Whether you’re opening a restaurant or have been operating one for years, restaurant business loans can provide working capital for daily expenses or major purchases such as equipment. But getting a restaurant loan can be a challenge since traditional lenders often view restaurants as high risk because of industry volatility. Here are our top picks for restaurant business loans.

Top 5 restaurant business loans

We chose to highlight online lenders that cater to restaurants because they typically have more lenient eligibility requirements and faster funding, although interest rates can be high depending on your credit history. Online lenders typically work with a variety of businesses and can help restaurant owners pay for equipment, inventory, payroll and other expenses.

The lenders on our list also had to show:

  • Transparency: Information on loan amounts and time to funding is described on lender websites.

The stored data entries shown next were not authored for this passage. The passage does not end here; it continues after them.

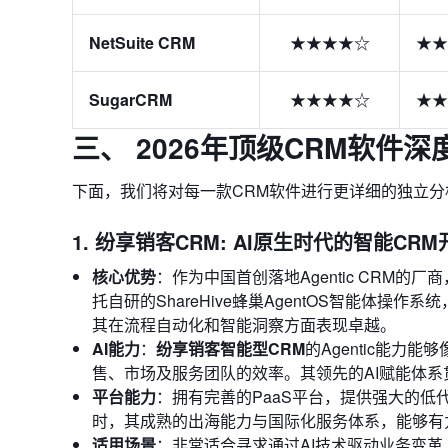
NetSuite CRM
★★★★☆
★★
SugarCRM
★★★★☆
★★
三、 2026年顶级CRM软件
下面，我们将对每一款CRM软件进行更详细的独立
1. 纷享销客CRM: AI原生时代的智能CR
核心优势
：作为中国首创落地Agentic CRM的厂商
托自研的ShareHive蜂巢AgentOS智能体
其在流程自动化和智能洞察方面表现卓越。
AI能力
：
纷享销客智能型CRM
的Agentic能
售、市场及服务团队的效率。其领先的AI赋能体
平台能力
：拥有完善的PaaS平台，提供强大的低
时，其成熟的出海能力与国际化服务体系，能够有
适用场景
：非常适合寻求通过AI技术驱动业务变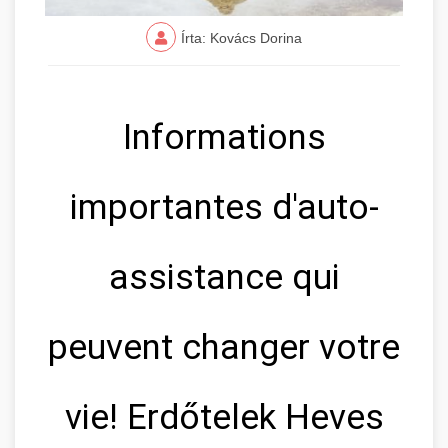
Írta: Kovács Dorina
Informations
importantes d'auto-
assistance qui
peuvent changer votre
vie! Erdőtelek Heves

While transparency is key for us, it’s not common for online lenders that offer restaurant business loans to list APRs online, so you’ll often need to reach out to the lender for specifics.
  • Reputation: Lender credibility was a factor in our determination.
  • Accessibility: We heavily weighted lenders that have relatively low revenue requirements and time-in-business requirements, with these lenders requiring one year or less.

Fora Financial

Fora Financial offers restaurant business loans between $5,000 and $500,000 that can be used to purchase equipment, hire staff, buy inventory, market the business or open a new location. The company, which also offers food truck financing, advertises 24-hour approval and funding in as little as 72 hours.

Repayment terms are up to 15 months. Fora Financial doesn’t require collateral and offers early payoff discounts. To be eligible, you need at least six months in business and $12,000 in gross monthly sales, and you must have no open bankruptcies.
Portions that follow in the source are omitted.